Emotional Weekend

This past weekend was a bit of an emotional roller coaster.

On Friday evening, I went to the memorial service for my fellow chorus member Devin, who died a few weeks ago of lymphoma at age 33.

The service was at the church where our chorus rehearses every week (although it wasn’t a religious service). There must have been at least 200 people there, and there were several terrific, heartbreaking eulogies. Our chorus sang two pieces, and let me tell you, it’s hard to keep it together when tears are pouring from your conductor’s eyes while he waves his arms. I’d never seen him cry before. It was… hard.

In a completely different vein, on Saturday night I teared up again but this was for a good occasion: I went to a same-sex wedding for the first time. This was for a friend of mine whom I met about seven years ago. He and his partner have been together since the summer of 2001 (when they were in their mid-20s), and they finally decided to tie the knot. It wasn’t a legal ceremony — they will do that later in Canada — but they wanted the big celebration to be in New York, since they live here. And they did sign some legal papers during the ceremony, in the presence of a lawyer.

The event was at the Prospect Park Picnic House in Park Slope. The program contained silhouette drawings of the two grooms. The grooms processed in to Cyndi Lauper’s “True Colors.” Someone sang an operatic rendition of “Simple Little Things” from 110 in the Shade. There were delicious hors d’oeuvres, and the main meal was served buffet style – a “comfort station” containing macaroni and cheese, sweet potatoes with marshmallows, salad, and something else that I can’t remember – and all that, too, was delicious.

The event was so wonderful and tasteful and I think my friend has a second career as a wedding planner if he wants it.

On Sunday afternoon we had a respite from all the emotion. We went to see an Off-Broadway play: Things We Want, starring Peter Dinklage, Paul Dano (the depressed mute teenager from “Little Miss Sunshine”), Josh Hamilton, and Zoe Kazan. We were in the front row of this small theater, pressed right up against the front of the stage, and we were therefore THISCLOSE to Josh Hamilton in his underwear. And Peter Dinklage, not in his underwear. And Paul Dano, who had his shirt off at one point and is completely skinny with not an OUNCE of body fat on him. We were close enough to see that his belly button is an outie, which always skeeves me out a bit (as do uncircumcised dicks, but that’s beside the point).

The play was okay – it was well acted, with great dialogue, but I didn’t buy the second act at all.

So that was my weekend.

This week I’m going to make two quiches to bring to my brother and his wife’s apartment for Thanksgiving.
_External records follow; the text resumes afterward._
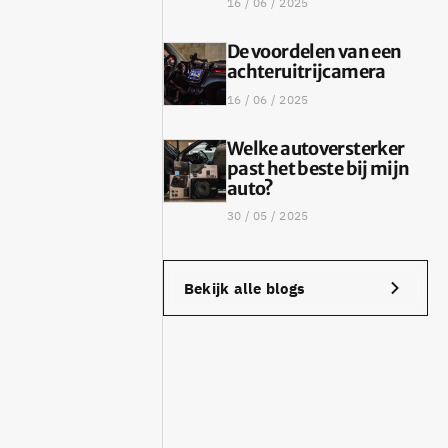
16 / 06 / 2025
De voordelen van een
achteruitrijcamera
16 / 06 / 2025
Welke autoversterker
past het beste bij mijn
auto?
30 / 05 / 2025
Bekijk alle blogs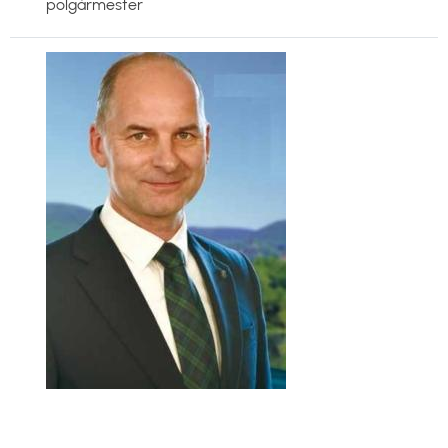
polgármester
Kép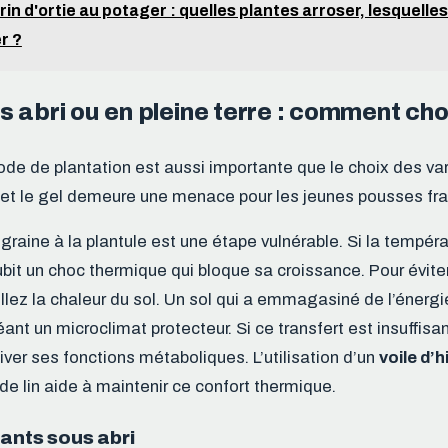
rin d'ortie au potager : quelles plantes arroser, lesquelles
r ?
 abri ou en pleine terre : comment choi
de de plantation est aussi importante que le choix des va
 et le gel demeure une menace pour les jeunes pousses fra
graine à la plantule est une étape vulnérable. Si la tempér
ubit un choc thermique qui bloque sa croissance. Pour évite
llez la chaleur du sol. Un sol qui a emmagasiné de l’énergie
réant un microclimat protecteur. Si ce transfert est insuffisan
iver ses fonctions métaboliques. L’utilisation d’un
voile d’
 de lin aide à maintenir ce confort thermique.
lants sous abri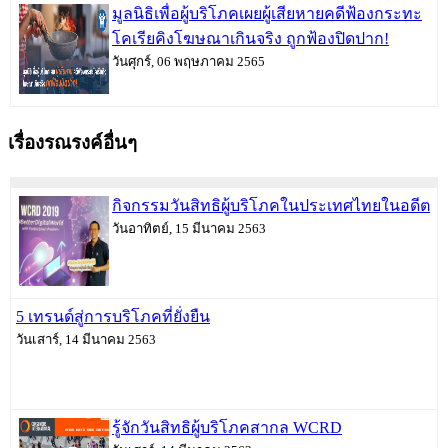
มูลนิธิเพื่อผู้บริโภคเผยผู้เสียหายคดีฟ้องกระทะ
โคเรียคิงโฆษณาเกินจริง ถูกฟ้องปิดปาก!
วันศุกร์, 06 พฤษภาคม 2565
เรื่องรณรงค์อื่นๆ
กิจกรรมวันสิทธิผู้บริโภคในประเทศไทยในอดีต
วันอาทิตย์, 15 มีนาคม 2563
5 เทรนด์สู่การบริโภคที่ยั่งยืน
วันเสาร์, 14 มีนาคม 2563
รู้จักวันสิทธิผู้บริโภคสากล WCRD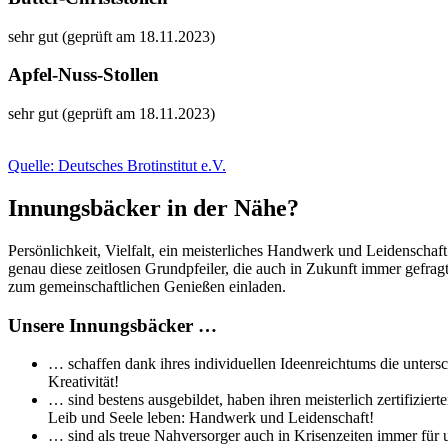
sehr gut (geprüft am 18.11.2023)
Apfel-Nuss-Stollen
sehr gut (geprüft am 18.11.2023)
Quelle: Deutsches Brotinstitut e.V.
Innungsbäcker in der Nähe?
Persönlichkeit, Vielfalt, ein meisterliches Handwerk und Leidenschaf
genau diese zeitlosen Grundpfeiler, die auch in Zukunft immer gefra
zum gemeinschaftlichen Genießen einladen.
Unsere Innungsbäcker …
… schaffen dank ihres individuellen Ideenreichtums die untersc
Kreativität!
… sind bestens ausgebildet, haben ihren meisterlich zertifizi
Leib und Seele leben: Handwerk und Leidenschaft!
… sind als treue Nahversorger auch in Krisenzeiten immer für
I’ve never baked a quiche before.

If real men don’t eat quiche, what does that say about someone who bakes quiche?

Anyway… wish me luck.

5 thoughts on “Emotional Weekend

  1. Good luck on the baking! I have to think of something to bring to Thanksgiving dinner with the mayor of our sleepy little village and his boyfriend. Everything always has to be “fancy” with them: they can’t have normal turkey but rather some kind of spicy Indonesian recipe they brought back from Bali, and the pureed squash has to have duck in it.
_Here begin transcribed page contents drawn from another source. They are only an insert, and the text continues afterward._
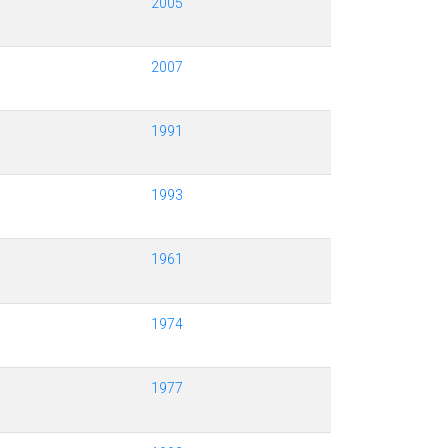
2005
2007
1991
1993
1961
1974
1977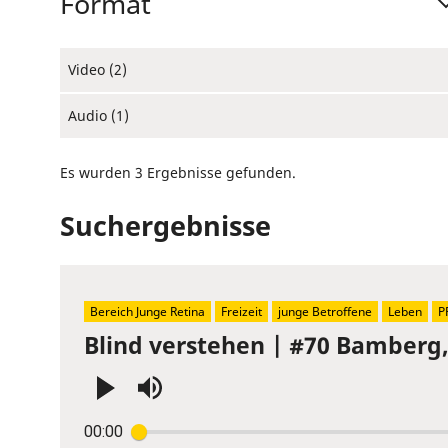
Format
Video (2)
Audio (1)
Es wurden 3 Ergebnisse gefunden.
Suchergebnisse
Bereich Junge Retina
Freizeit
junge Betroffene
Leben
P
Blind verstehen | #70 Bamberg
Press
00:00
Enter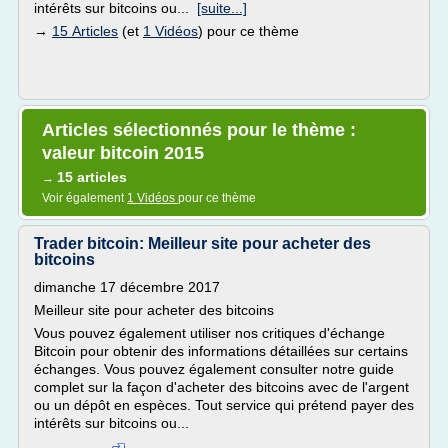
intérêts sur bitcoins ou...
[suite...]
→
15 Articles
(et
1 Vidéos
) pour ce thème
Articles sélectionnés pour le thème :
valeur bitcoin 2015
15 articles
→
Voir également
1 Vidéos
pour ce thème
Trader bitcoin: Meilleur site pour acheter des
bitcoins
dimanche 17 décembre 2017
Meilleur site pour acheter des bitcoins
Vous pouvez également utiliser nos critiques d'échange
Bitcoin pour obtenir des informations détaillées sur certains
échanges. Vous pouvez également consulter notre guide
complet sur la façon d'acheter des bitcoins avec de l'argent
ou un dépôt en espèces. Tout service qui prétend payer des
intérêts sur bitcoins ou...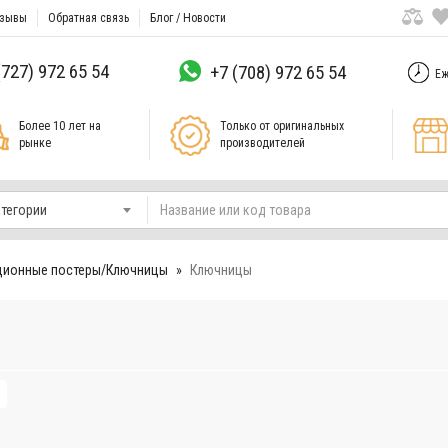
зывы
Обратная связь
Блог / Новости
(727) 972 65 54
+7 (708) 972 65 54
Еж
Более 10 лет на
Только от оригинальных
рынке
производителей
атегории
ционные постеры/Ключницы
Ключницы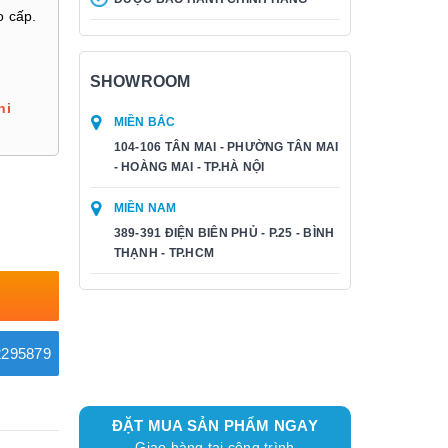
o cấp.
SHOWROOM
hi
MIỀN BẮC
104-106 TÂN MAI - PHƯỜNG TÂN MAI
- HOÀNG MAI - TP.HÀ NỘI
MIỀN NAM
389-391 ĐIỆN BIÊN PHỦ - P.25 - BÌNH
THẠNH - TP.HCM
295879
ĐẶT MUA SẢN PHẨM NGAY
Giao hàng tại công trình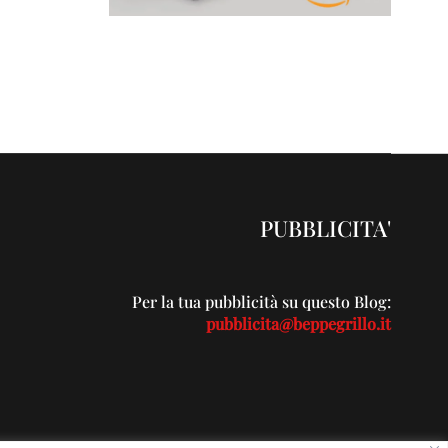
PUBBLICITA'
Per la tua pubblicità su questo Blog:
pubblicita@beppegrillo.it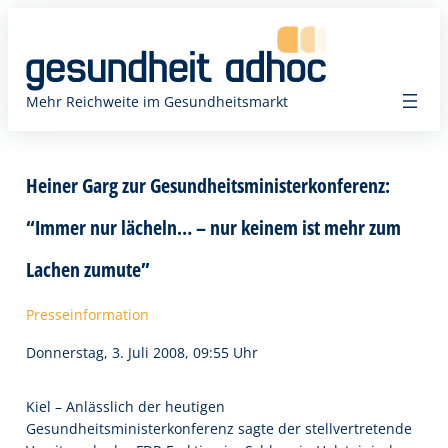
Zum
Inhalt
springen
Mehr Reichweite im Gesundheitsmarkt
Heiner Garg zur Gesundheitsministerkonferenz:
“Immer nur lächeln… – nur keinem ist mehr zum
Lachen zumute”
Presseinformation
Donnerstag, 3. Juli 2008, 09:55 Uhr
Kiel – Anlässlich der heutigen
Gesundheitsministerkonferenz sagte der stellvertretende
    I also share your reaction to uncircumcised dicks. My guess is that because mine is circumcised and mine is the penis I’m most familiar, an uncircumcised penis is radically different and strange. Then again, I know cut guys who can’t get enough of foreskins. For them, the alien in this regard elicits fascination rather than repulsion. To each his own, I guess.

  2. As long as you just bake the quiche and don’t eat it, your credentials as a Real Man (whatever that means) will remain unchallenged.

    Happy Thanksgiving…. a time to remember that “you are what you eat.”